▸ **Required work**: Using the records that follow, reproduce exactly the lines starting at the line containing "Progressive Harmonic Imaging Technolo" and ending at the line containing "thông Đa phương". Include both end lines and no pictures.

▸ **Collected data**:
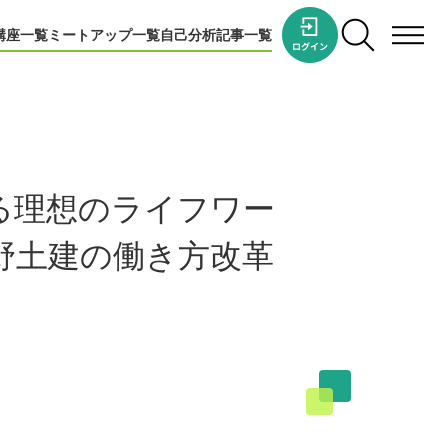
講座一覧
ミートアップ一覧
自己分析
記事一覧
る理想のライフワー
野土建の働き方改革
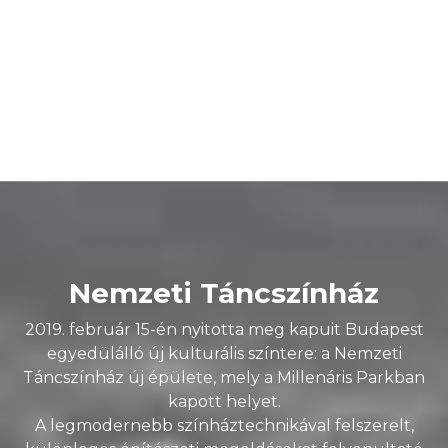
foglalkozás
Sándor Ildikó
Jegyvásárlás
Nemzeti Táncszínház
2019. február 15-én nyitotta meg kapuit Budapest
egyedülálló új kulturális színtere: a Nemzeti
Táncszínház új épülete, mely a Millenáris Parkban
kapott helyet.
A legmodernebb színháztechnikával felszerelt,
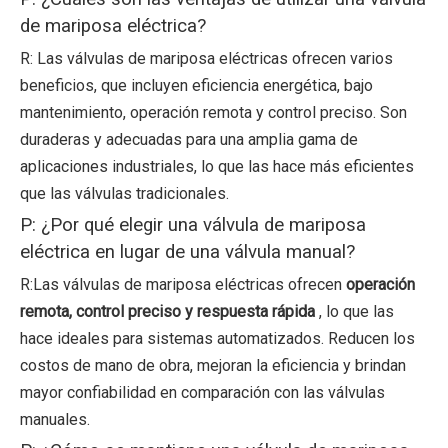
de mariposa eléctrica?
R: Las válvulas de mariposa eléctricas ofrecen varios
beneficios, que incluyen eficiencia energética, bajo
mantenimiento, operación remota y control preciso. Son
duraderas y adecuadas para una amplia gama de
aplicaciones industriales, lo que las hace más eficientes
que las válvulas tradicionales.
P: ¿Por qué elegir una válvula de mariposa
eléctrica en lugar de una válvula manual?
R:Las válvulas de mariposa eléctricas ofrecen
operación
remota, control preciso y respuesta rápida
, lo que las
hace ideales para sistemas automatizados. Reducen los
costos de mano de obra, mejoran la eficiencia y brindan
mayor confiabilidad en comparación con las válvulas
manuales.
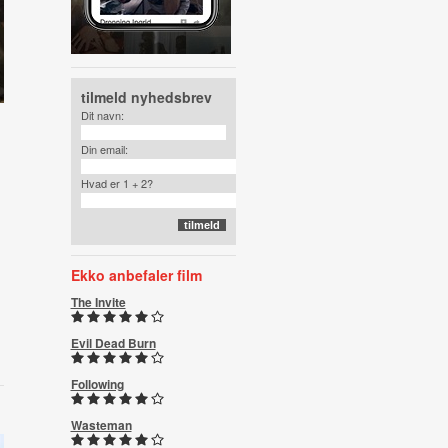
tilmeld nyhedsbrev
Dit navn:
Din email:
Hvad er 1 + 2?
Ekko anbefaler film
The Invite
Evil Dead Burn
Following
Wasteman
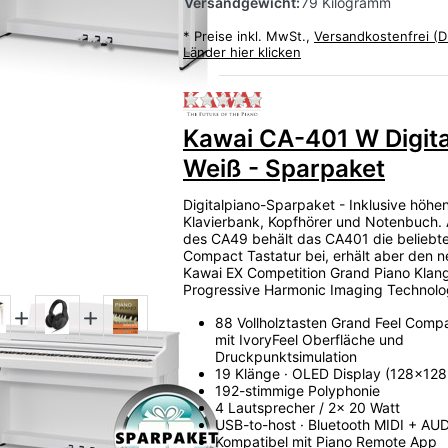
Versandgewicht:
79 Kilogramm
*
Preise inkl. MwSt.,
Versandkostenfrei (D
Länder hier klicken
Zu diesem Produkt liegen
Kawai CA-401 W Digita
Weiß - Sparpaket
Digitalpiano-Sparpaket - Inklusive höhen
Klavierbank, Kopfhörer und Notenbuch. 
des CA49 behält das CA401 die beliebte
Compact Tastatur bei, erhält aber den 
Kawai EX Competition Grand Piano Klang
Progressive Harmonic Imaging Technolo
88 Vollholztasten Grand Feel Compa
mit IvoryFeel Oberfläche und
Druckpunktsimulation
19 Klänge · OLED Display (128x128 
192-stimmige Polyphonie
4 Lautsprecher / 2x 20 Watt
USB-to-host · Bluetooth MIDI + AU
Kompatibel mit Piano Remote App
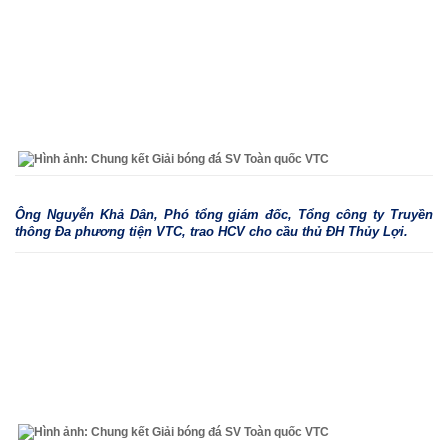
Ông Nguyễn Khả Dân, Phó tổng giám đốc, Tổng công ty Truyền
thông Đa phương tiện VTC, trao HCV cho cầu thủ ĐH Thủy Lợi.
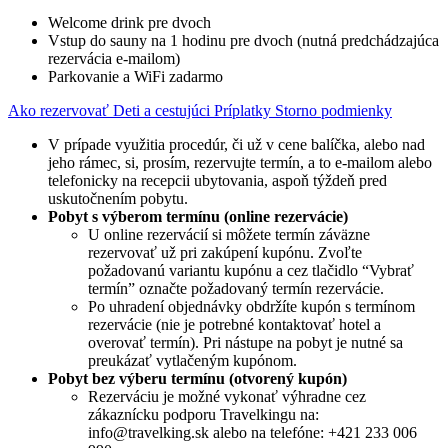
Welcome drink pre dvoch
Vstup do sauny na 1 hodinu pre dvoch (nutná predchádzajúca
rezervácia e-mailom)
Parkovanie a WiFi zadarmo
Ako rezervovať
Deti a cestujúci
Príplatky
Storno podmienky
V prípade využitia procedúr, či už v cene balíčka, alebo nad
jeho rámec, si, prosím, rezervujte termín, a to e-mailom alebo
telefonicky na recepcii ubytovania, aspoň týždeň pred
uskutočnením pobytu.
Pobyt s výberom termínu (online rezervácie)
U online rezervácií si môžete termín záväzne
rezervovať už pri zakúpení kupónu. Zvoľte
požadovanú variantu kupónu a cez tlačidlo “Vybrať
termín” označte požadovaný termín rezervácie.
Po uhradení objednávky obdržíte kupón s termínom
rezervácie (nie je potrebné kontaktovať hotel a
overovať termín). Pri nástupe na pobyt je nutné sa
preukázať vytlačeným kupónom.
Pobyt bez výberu termínu (otvorený kupón)
Rezerváciu je možné vykonať výhradne cez
zákaznícku podporu Travelkingu na:
info@travelking.sk alebo na telefóne: +421 233 006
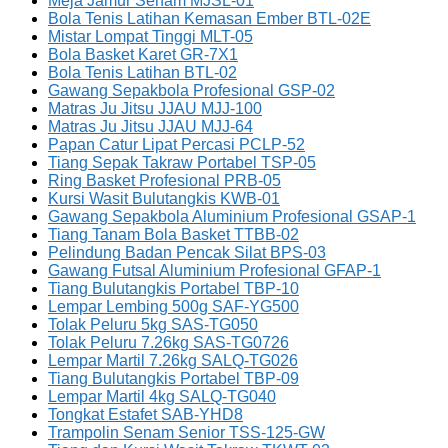
Meja Jamur Senam MJSL-01
Bola Tenis Latihan Kemasan Ember BTL-02E
Mistar Lompat Tinggi MLT-05
Bola Basket Karet GR-7X1
Bola Tenis Latihan BTL-02
Gawang Sepakbola Profesional GSP-02
Matras Ju Jitsu JJAU MJJ-100
Matras Ju Jitsu JJAU MJJ-64
Papan Catur Lipat Percasi PCLP-52
Tiang Sepak Takraw Portabel TSP-05
Ring Basket Profesional PRB-05
Kursi Wasit Bulutangkis KWB-01
Gawang Sepakbola Aluminium Profesional GSAP-1
Tiang Tanam Bola Basket TTBB-02
Pelindung Badan Pencak Silat BPS-03
Gawang Futsal Aluminium Profesional GFAP-1
Tiang Bulutangkis Portabel TBP-10
Lempar Lembing 500g SAF-YG500
Tolak Peluru 5kg SAS-TG050
Tolak Peluru 7.26kg SAS-TG0726
Lempar Martil 7.26kg SALQ-TG026
Tiang Bulutangkis Portabel TBP-09
Lempar Martil 4kg SALQ-TG040
Tongkat Estafet SAB-YHD8
Trampolin Senam Senior TSS-125-GW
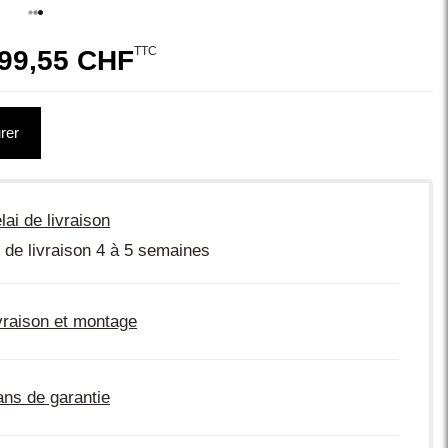
TTC
99,55 CHF
rer
lai de livraison
 de livraison 4 à 5 semaines
vraison et montage
ans de garantie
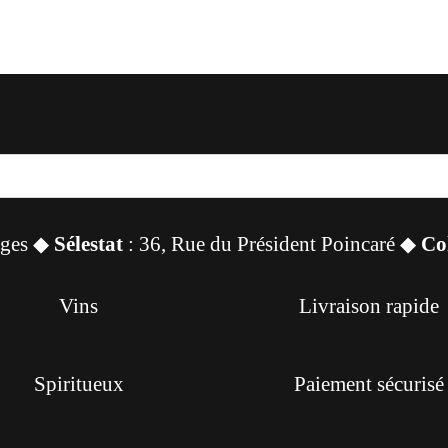
sges ◆
Sélestat
: 36, Rue du Président Poincaré ◆
Co
Vins
Livraison rapide
Spiritueux
Paiement sécurisé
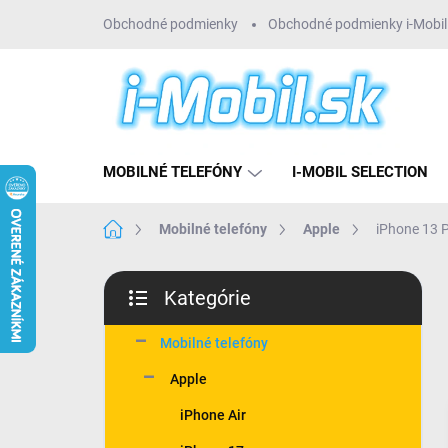
Prejsť
Obchodné podmienky
Obchodné podmienky i-Mobil 
na
obsah
MOBILNÉ TELEFÓNY
I-MOBIL SELECTION
Domov
Mobilné telefóny
Apple
iPhone 13 
B
Kategórie
o
Preskočiť
č
kategórie
n
Mobilné telefóny
ý
Apple
p
a
iPhone Air
n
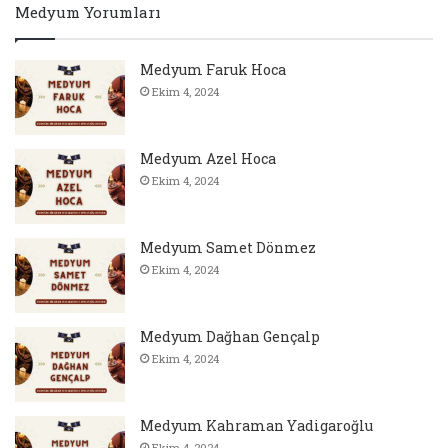
Medyum Yorumları
Medyum Faruk Hoca
Ekim 4, 2024
Medyum Azel Hoca
Ekim 4, 2024
Medyum Samet Dönmez
Ekim 4, 2024
Medyum Dağhan Gençalp
Ekim 4, 2024
Medyum Kahraman Yadigaroğlu
Ekim 4, 2024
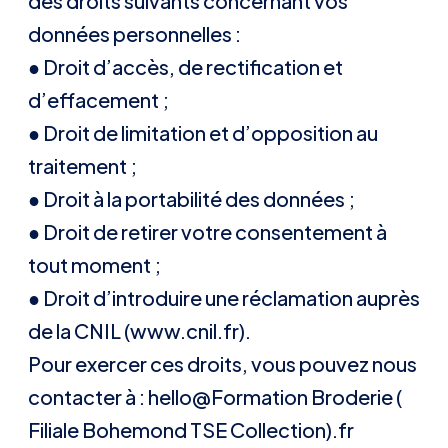
des droits suivants concernant vos
données personnelles :
● Droit d’accès, de rectification et
d’effacement ;
● Droit de limitation et d’opposition au
traitement ;
● Droit à la portabilité des données ;
● Droit de retirer votre consentement à
tout moment ;
● Droit d’introduire une réclamation auprès
de la CNIL (www.cnil.fr).
Pour exercer ces droits, vous pouvez nous
contacter à : hello@Formation Broderie (
Filiale Bohemond TSE Collection).fr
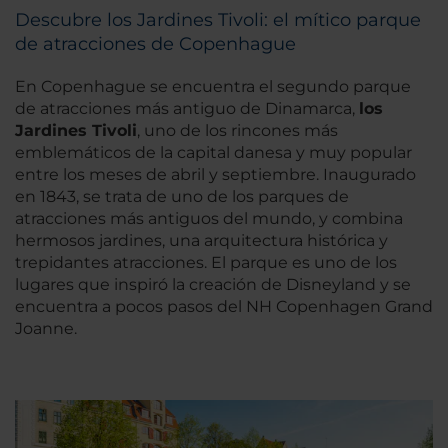
Descubre los Jardines Tivoli: el mítico parque
de atracciones de Copenhague
En Copenhague se encuentra el segundo parque
de atracciones más antiguo de Dinamarca,
los
Jardines Tivoli
, uno de los rincones más
emblemáticos de la capital danesa y muy popular
entre los meses de abril y septiembre. Inaugurado
en 1843, se trata de uno de los parques de
atracciones más antiguos del mundo, y combina
hermosos jardines, una arquitectura histórica y
trepidantes atracciones. El parque es uno de los
lugares que inspiró la creación de Disneyland y se
encuentra a pocos pasos del NH Copenhagen Grand
Joanne.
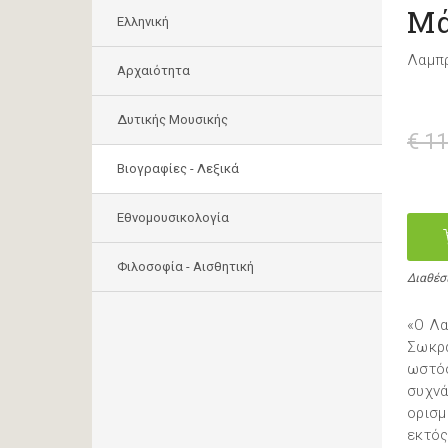
Μά
Ελληνική
Λαμπρ
Αρχαιότητα
Δυτικής Μουσικής
€ 11
Βιογραφίες - Λεξικά
Εθνομουσικολογία
Φιλοσοφία - Αισθητική
Διαθέσ
«Ο Λα
Σωκρά
ωστόσ
συχνά
ορισμ
εκτός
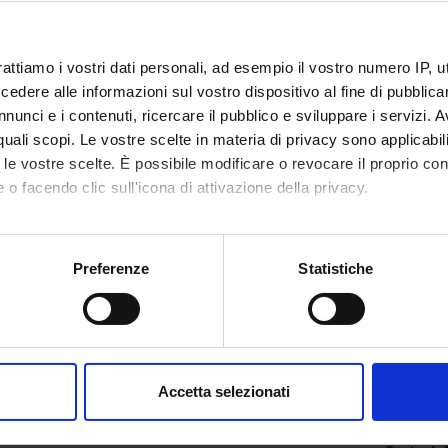
Fabiana
Contrattista di ricerca
Gorska 
rattiamo i vostri dati personali, ad esempio il vostro numero IP, 
dere alle informazioni sul vostro dispositivo al fine di pubblica
 Anna Maria
Assistant Professor
Maccarr
nunci e i contenuti, ricercare il pubblico e sviluppare i servizi. A
ssi Erica
Administrative worker
r quali scopi. Le vostre scelte in materia di privacy sono applicabi
Mazzafer
to le vostre scelte. È possibile modificare o revocare il proprio 
 Arianna
Specializzando
 o facendo clic sull'icona di attivazione della privacy.
Morra M
ro Giada
Specializzando
mo anche:
Rigo An
oni sulla tua posizione geografica, con un'approssimazione di qu
Preferenze
Statistiche
l Elena
Specializzando
spositivo, scansionandolo attivamente alla ricerca di caratteristich
Salfa Fe
a Elena
Associate Professor
Salles C
aborati i tuoi dati personali e imposta le tue preferenze nella
s
Fernand
consenso in qualsiasi momento dalla Dichiarazione sui cookie.
ero Elena
Specializzando
Accetta selezionati
Salvador
uviani Filippo
Research Assistants
nalizzare contenuti ed annunci, per fornire funzionalità dei socia
inoltre informazioni sul modo in cui utilizzi il nostro sito con i n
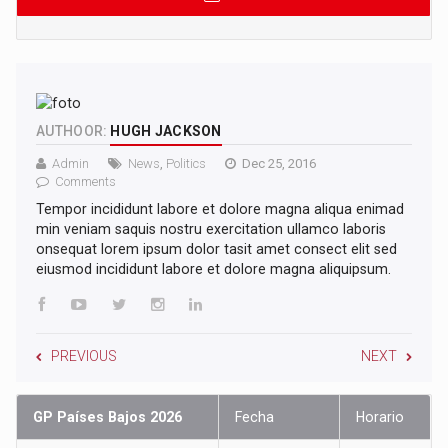
AUTHOOR:
HUGH JACKSON
Admin
News
,
Politics
Dec 25, 2016
Comments
Tempor incididunt labore et dolore magna aliqua enimad
min veniam saquis nostru exercitation ullamco laboris
onsequat lorem ipsum dolor tasit amet consect elit sed
eiusmod incididunt labore et dolore magna aliquipsum.
PREVIOUS
NEXT
GP Países Bajos 2026
Fecha
Horario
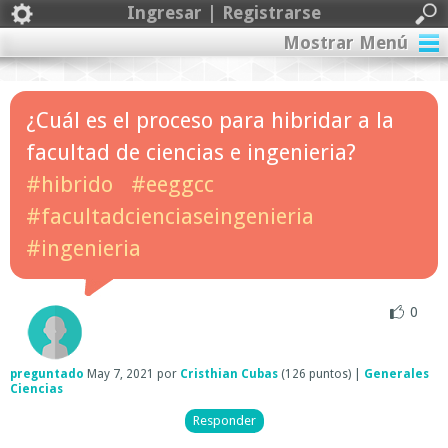
Ingresar | Registrarse
Mostrar Menú
¿Cuál es el proceso para hibridar a la
facultad de ciencias e ingenieria?
#hibrido
#eeggcc
#facultadcienciaseingenieria
#ingenieria
0
preguntado
May 7, 2021
por
Cristhian Cubas
(
126
puntos)
|
Generales
Ciencias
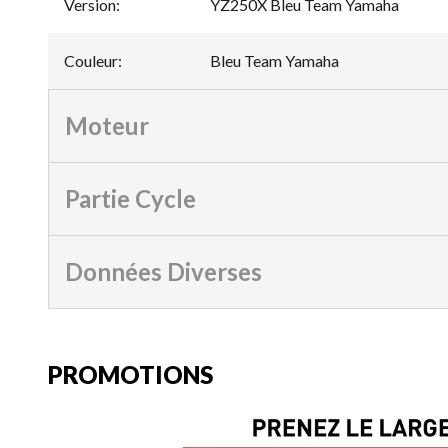
Version
:
YZ250X Bleu Team Yamaha
Couleur
:
Bleu Team Yamaha
Moteur
Partie Cycle
Données Diverses
PROMOTIONS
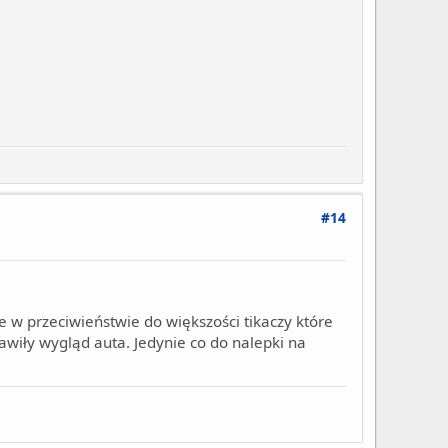
#14
ie w przeciwieństwie do większości tikaczy które
awiły wygląd auta. Jedynie co do nalepki na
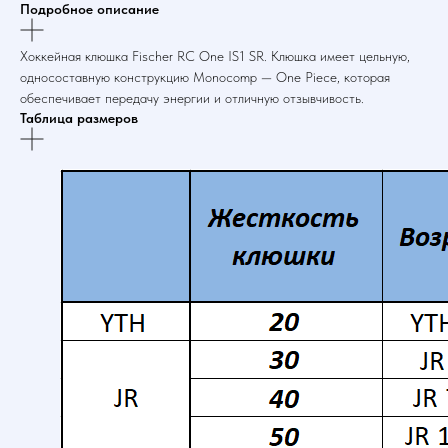
Подробное описание
Хоккейная клюшка Fischer RC One IS1 SR. Клюшка имеет цельную,
односоставную конструкцию Monocomp — One Piece, которая
обеспечивает передачу энергии и отличную отзывчивость.
Таблица размеров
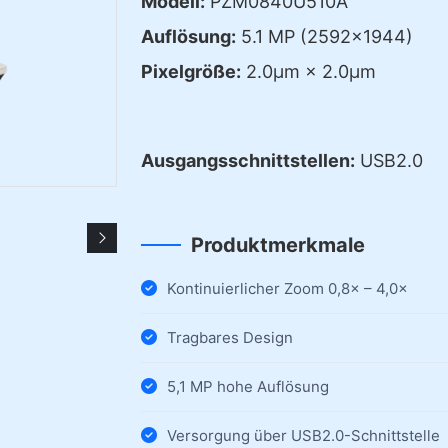
Modell:
PZM0840U510A
Auflösung:
5.1 MP (2592×1944)
Pixelgröße:
2.0µm × 2.0µm
Ausgangsschnittstellen:
USB2.0
Produktmerkmale
Kontinuierlicher Zoom 0,8× – 4,0×
Tragbares Design
5,1 MP hohe Auflösung
Versorgung über USB2.0-Schnittstelle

▸ **Exercise response**:
Progressive Harmonic Imaging Technolo
88 Vollholztasten Grand Feel Compa
mit IvoryFeel Oberfläche und
Druckpunktsimulation
19 Klänge · OLED Display (128x128 
192-stimmige Polyphonie
4 Lautsprecher / 2x 20 Watt
USB-to-host · Bluetooth MIDI + AU
Kompatibel mit Piano Remote App
Ông Nguyễn Khả Dân, Phó tổng giám đốc, Tổng công ty Truyền
thông Đa phương tiện VTC, trao HCV cho cầu thủ ĐH Thủy Lợi.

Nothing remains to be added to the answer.